Senior Systems Analyst

Job Requirements

• Own IT-to-business relationships for Clinical Manufacturing operations, aligning technology with priorities.
• Manage support models, maintain production environments, and deliver implementation projects on time/budget.
• Lead internal/external teams (onshore/offshore) for implementation and support, ensuring SLA adherence.
• Oversee change control, deviation management, and CAPA processes using tools like Veeva Vault and TrackWise.

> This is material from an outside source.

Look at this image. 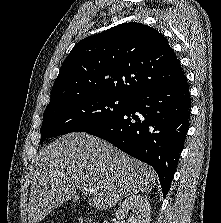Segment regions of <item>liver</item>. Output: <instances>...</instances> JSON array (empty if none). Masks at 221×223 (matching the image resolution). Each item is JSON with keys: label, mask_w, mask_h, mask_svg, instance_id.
Returning a JSON list of instances; mask_svg holds the SVG:
<instances>
[{"label": "liver", "mask_w": 221, "mask_h": 223, "mask_svg": "<svg viewBox=\"0 0 221 223\" xmlns=\"http://www.w3.org/2000/svg\"><path fill=\"white\" fill-rule=\"evenodd\" d=\"M85 183L88 203L106 210L123 198L149 192L156 174L147 164L83 132L66 134L40 150L31 179L29 223H39L73 198Z\"/></svg>", "instance_id": "liver-1"}]
</instances>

• Collaborate with Process Automation on roles/responsibilities and system ownership.
• Manage vendor relationships for quality and regulatory compliance.

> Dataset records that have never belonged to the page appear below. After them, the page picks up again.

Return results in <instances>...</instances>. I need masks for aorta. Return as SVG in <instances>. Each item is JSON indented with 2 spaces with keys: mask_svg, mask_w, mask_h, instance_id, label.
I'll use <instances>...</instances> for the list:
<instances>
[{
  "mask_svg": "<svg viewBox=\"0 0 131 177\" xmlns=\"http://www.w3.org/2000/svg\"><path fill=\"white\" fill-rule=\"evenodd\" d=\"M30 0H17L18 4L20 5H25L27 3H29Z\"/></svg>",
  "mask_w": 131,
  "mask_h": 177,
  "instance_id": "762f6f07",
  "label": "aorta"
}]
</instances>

• Author/enforce SOPs for GMP adherence.
• Onboard/validate new equipment and maintain compliance of existing systems.
• Implement new GxP systems (e.g., Data Historian, MES, LIMS) with validation and integration.

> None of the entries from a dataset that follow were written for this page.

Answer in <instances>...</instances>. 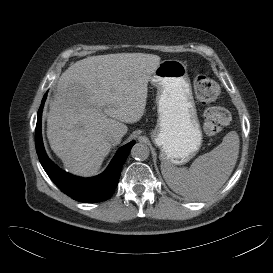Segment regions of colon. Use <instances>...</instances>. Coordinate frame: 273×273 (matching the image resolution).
I'll return each instance as SVG.
<instances>
[{
  "instance_id": "5ec220e1",
  "label": "colon",
  "mask_w": 273,
  "mask_h": 273,
  "mask_svg": "<svg viewBox=\"0 0 273 273\" xmlns=\"http://www.w3.org/2000/svg\"><path fill=\"white\" fill-rule=\"evenodd\" d=\"M194 88L197 98L204 103L215 101L220 93L219 86L205 76L195 79ZM229 119V112L225 108H208L203 117V130L209 135L218 134L227 126Z\"/></svg>"
}]
</instances>
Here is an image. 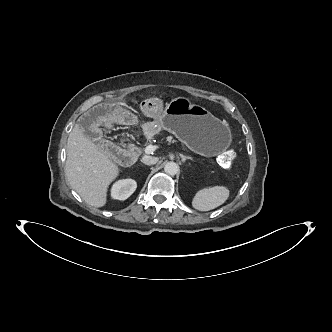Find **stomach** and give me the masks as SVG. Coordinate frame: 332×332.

• Ensure FDA/GxP compliance, cybersecurity, and policy adherence.
• Partner with IT management for best practices and improvements.

Job Qualifications

• Bachelor’s degree in Computer Science, Information Systems, Engineering, or related field.
• Minimum 10 years’ IT experience in pharmaceutical manufacturing, with at least 5 years in technical leadership.
• Proven vendor management in regulated environments.
• Expertise in GMP/GxP compliance, including SOP authoring/enforcing.
• Strong background in equipment onboarding, validation, and lifecycle management for audit readiness.